His convictions included attempted murder, conspiracy to murder, possession of firearms with intent to endanger life and IRA membership.
On Wednesday night 13 SDLP councillors voted against a name change to the park, along with 10 Sinn Fein councillors.
Instead, they supported a public consultation, which means the park may pass into community ownership and keep the controversial name.
Colin Worton's brother Kenneth was among the victims of Kingsmill.
"I'm very disappointed in the SDLP," he said.
"I had high regard for many of their councillors and MLAs in the area.
"I was very surprised they wanted to try and outdo Sinn Fein. We didn't expect any less from Sinn Fein, but I am disappointed."
Asked if it damaged his view of the party overall, he said: "It does, but I say that very reluctantly because I have had so much respect for them in other areas.
"I hear talk about the feelings of the local community over wanting to keep the name - but what about the feelings of my mother?"
Mr Worton's mother Bea is presently engaged in a legal challenge to have the park closed.
In light of Wednesday's vote, a High Court judge told her yesterday the process would now be completed by April next year.
Pastor Barry Halliday campaigns on behalf of the Kingsmill families.
He said: "It was a shock they voted this way."
"The reality is if this park is handed over to the local community they can keep the name and apply to the council for funding. So it will still be ratepayers paying for a Raymond McCreesh Park.
"It's a betrayal by the SDLP, absolutely.
"A lot of people I spoke to are very surprised. Many unionists in south Down would have voted for the SDLP to keep Sinn Fein out.
"Now I don't think they would contemplate voting for them again."
Newry and Armagh DUP MLA William Irwin said it was a "slap in the face" for victims.
"Both the SDLP and Sinn Fein are very keen to lecture others about equality and they regularly cite the views of the Equality Commission," he said.
"However, when it comes to the glorification of a brutal sectarian killer then both these parties are happy to ignore the Commission's guidance."
Mr Irwin called on SDLP leader Colum Eastwood to respond personally to the matter, asking if he was happy his party "still causes hurt and distress when his councillors openly admit they broke promises made on this issue".

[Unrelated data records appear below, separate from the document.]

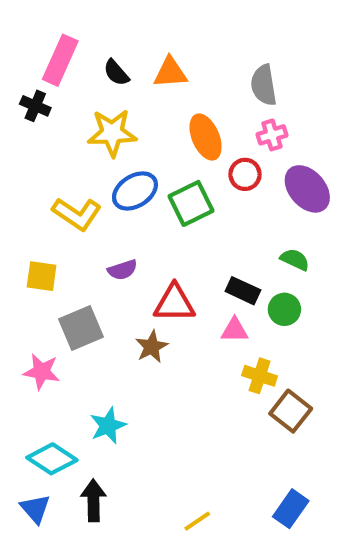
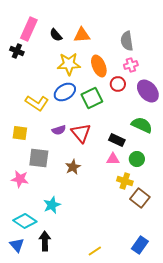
yellow star: (112, 133) -> (69, 64), moved
green semicircle: (295, 260) -> (142, 125), size x1.5
red triangle: (174, 303) -> (81, 133), moved, turned 50
green circle: (284, 309) -> (137, 159), moved
gray square: (81, 328) -> (39, 158), turned 30

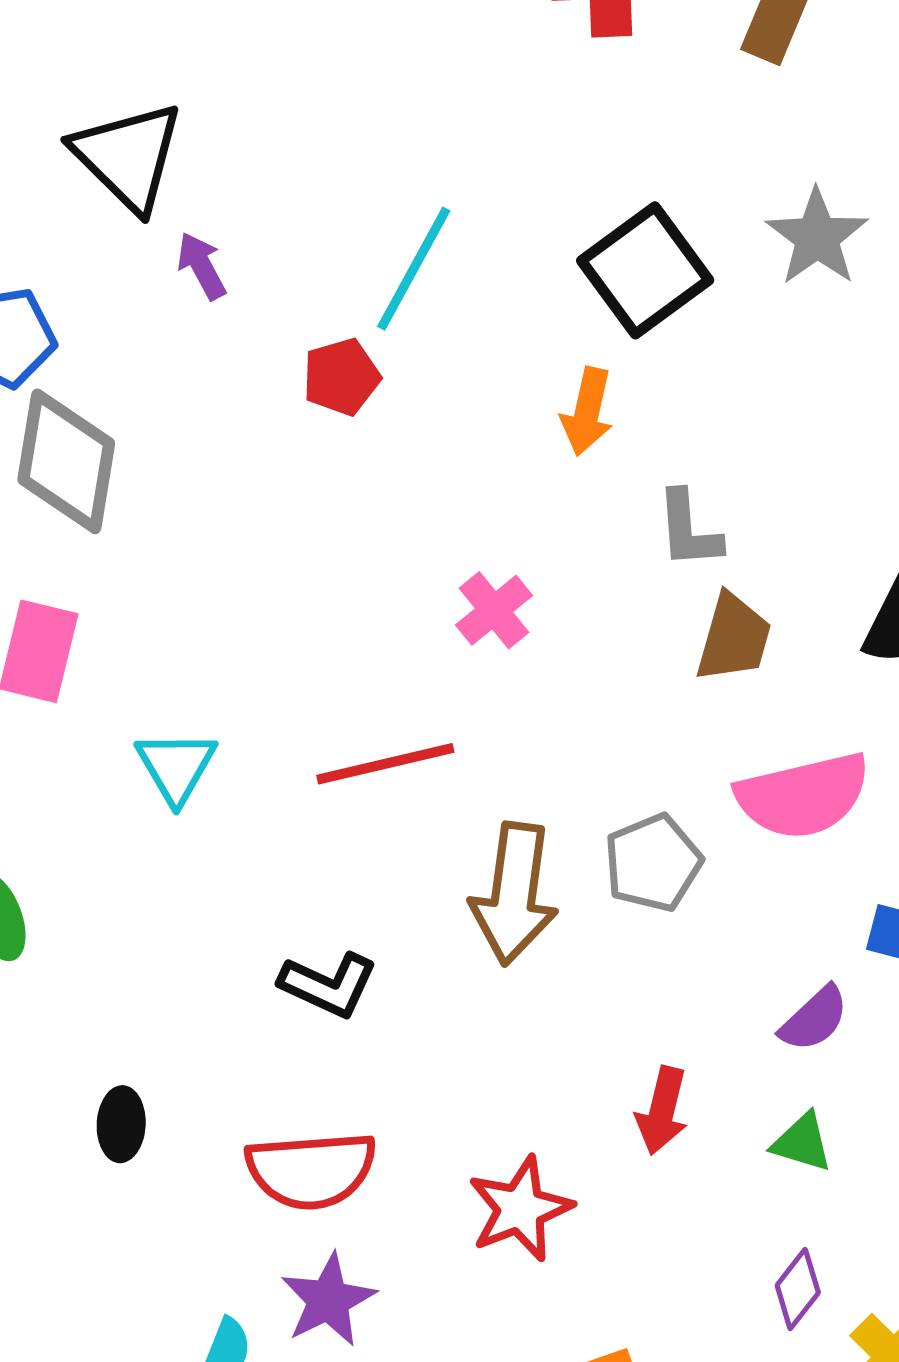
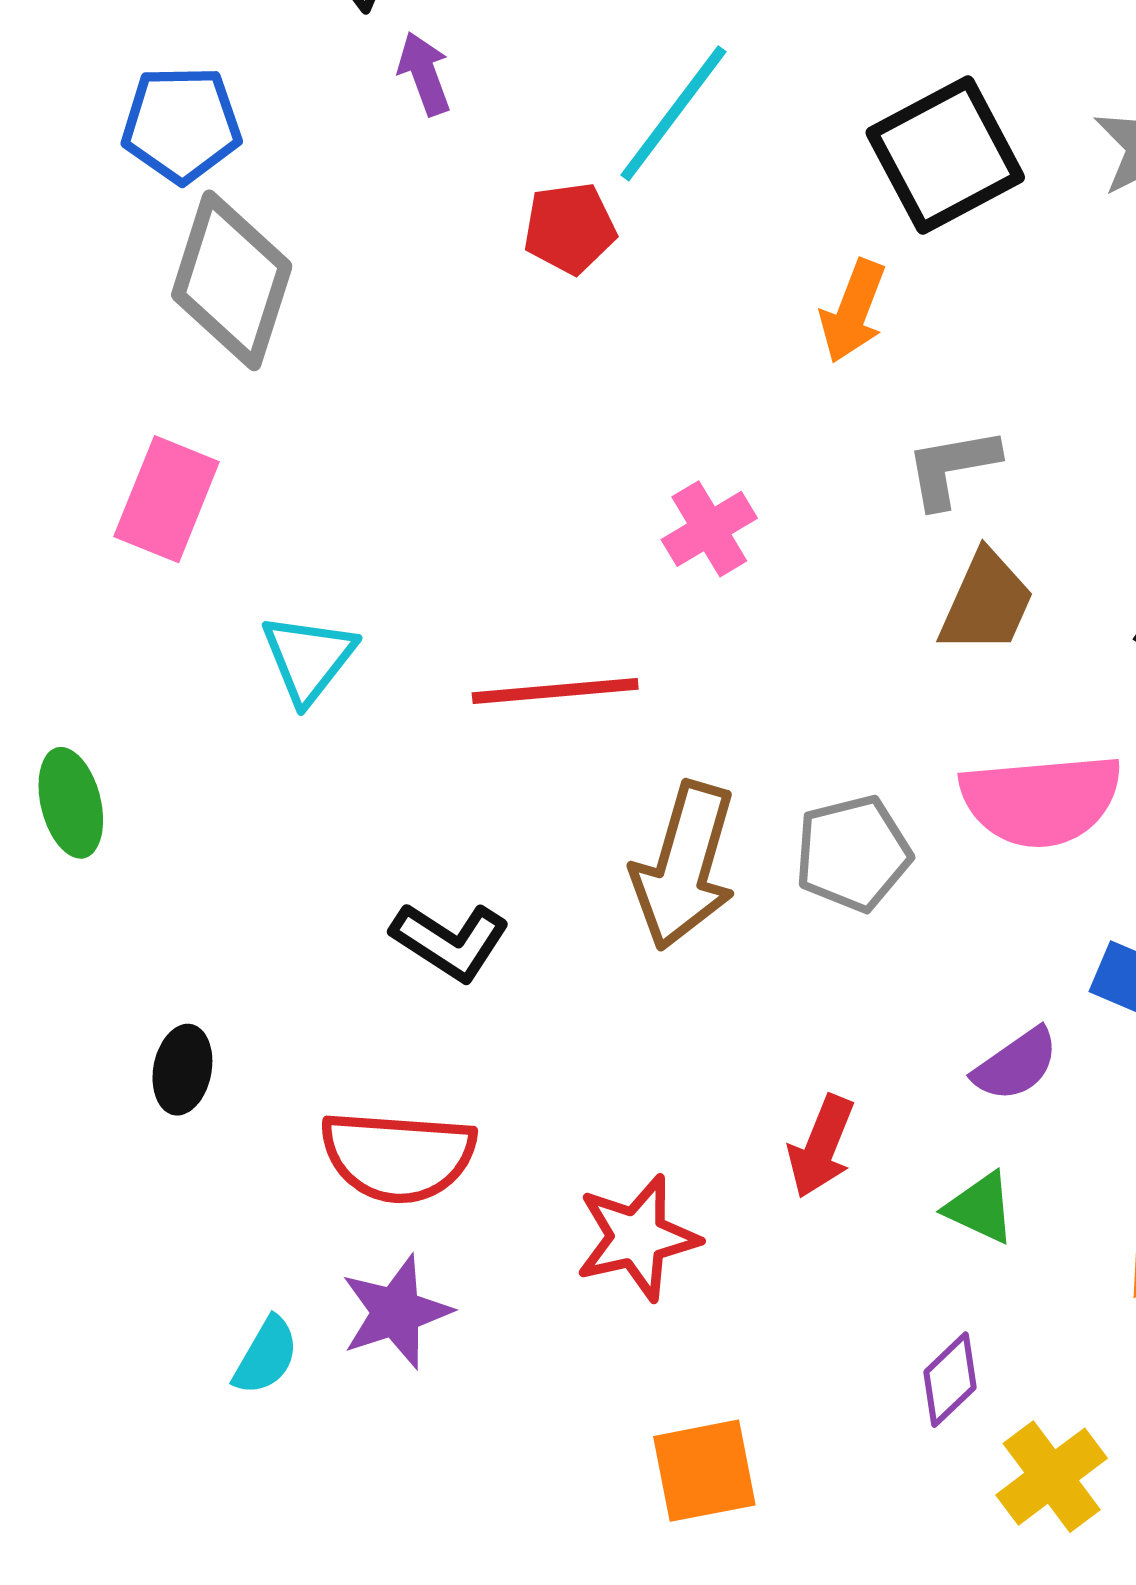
gray L-shape: (689, 530) -> (952, 468), turned 76

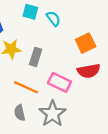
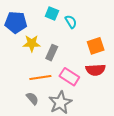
orange line: (26, 87) -> (40, 77), turned -40
gray semicircle: (20, 113) -> (32, 98), turned 144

"There is little doubt that keeping Raymond McCreesh Park in place, albeit under community ownership, fits the Sinn Fein 'Trojan Horse' definition of equality. Does the SDLP leader believe, however, as his council group leader appears to, that handing over this park to community ownership with its name still in place, represents 'a solution to the dispute'?"
The SDLP was asked yesterday if Mr Eastwood would comment but made no further response following an earlier statement from Newry, Mourne and Down councillor Michael Savage.
Victims campaigner Willie Frazer also attended Wednesday's council meeting in Downpatrick.
"The SDLP are actually taking on Sinn Fein's clothes," he said.
"This will just push this down the road for a year or two, it's not acceptable. This damages the large amount of trust unionists in South Down have with the SDLP."